Douglas’s performance is as extraordinary, as you’ve heard. It goes far beyond impersonation. I suspect that the movie star in him understood the importance of maintaining a façade, and that his age allowed him to see the fears that plagued Liberace quite clearly. There’s great empathy in every choice he makes, and yet at the same time, it’s an unmerciful performance, with no special pleading. Damon is just as strong in a much more reactive role. It takes great talent and concentration to play such an opaque soul while still letting us think that we can see into his heart. He’s too old for the part (though the makeup helps sell the illusion a bit), but it doesn’t really matter because Damon seems to remember what it was like to be a teenager, and lonely, and unformed as a person, and that knowledge infuses the performance. The character’s neediness comes through without ever being overbearing, and the more jaded Scott becomes, the harder it is to watch Damon’s disappointed face. This is what it means to be ground down by age and experience.

There’s a huge danger in choosing Liberace in the seventies and eighties as the subject of a biographical picture, and viewing him mostly through the eyes of a man who was locked in a horrifically dysfunctional relationship with him for years. The Los Angeles Times’ Mary McNamara puts her finger on the downside: The film, she says, “paints such a narrow portrait of the man who was for a time the most famous entertainer in the world that it comes dangerously close to realizing Liberace's greatest fear — that he would be remembered simply as ‘a crazy old queen.’”

I don’t think Candelabra succumbs to that tendency, though. It has sympathy for Lee and Scott, and for everyone around them, even when they’re behaving abominably. Soderbergh and LaGravanese have taken the most retrograde material imaginable — this world is in some ways a homophobe’s fantasy of what it’s like to be gay, creative, and rich — and treated it as another set of storytelling circumstances. As strange as it might sound, their attitude feels like a great advance in pop storytelling sophistication. This film about two gay men, one much older and richer than the other, is not explaining anything or apologizing for anything or putting anything in politically correct context. It’s saying, “Here is what happened, and here are the people involved, and here is how they thought and felt about it.” Period.

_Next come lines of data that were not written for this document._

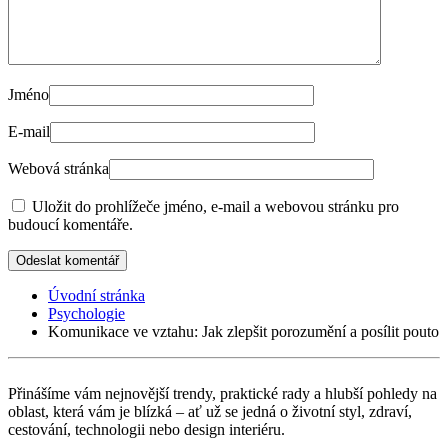
Jméno
E-mail
Webová stránka
Uložit do prohlížeče jméno, e-mail a webovou stránku pro
budoucí komentáře.
Odeslat komentář
Úvodní stránka
Psychologie
Komunikace ve vztahu: Jak zlepšit porozumění a posílit pouto
Přinášíme vám nejnovější trendy, praktické rady a hlubší pohledy na
oblast, která vám je blízká – ať už se jedná o životní styl, zdraví,
cestování, technologii nebo design interiéru.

The approach expects audiences to look at the material and translate it into their own personal terms, whatever those may be. Behind the Candelabra’s greatest gift is its facility for finding the universal within the specific. When Lee patiently and meticulously seduces Scott for the first time — over the course of many hours and days — it’s not an anthropological study of gay male rituals; anyone who’s ever been in a sexual relationship with a power differential will recognize certain actions and inflections and situations. When Lee begins a long slow physical decline from HIV, and it’s represented in the press as “heart problems,” it’s not just a commentary on how AIDS was covered up and misrepresented during an era of rampant ignorance and homophobia; it’s an example of a man desperately trying to maintain a false image as he lays dying.

When Scott reads Liberace’s autobiography in a bookstore, hearing the man’s gentle voice speaking lie after lie, it’s not just the lie of Liberace’s straightness that feels tragic. He pretended to be something he wasn’t, yet he was what he was. Damon’s face in this moment says it all: anger, pity, love. For all the misery Liberace put him through, he loved Lee, and he misses him.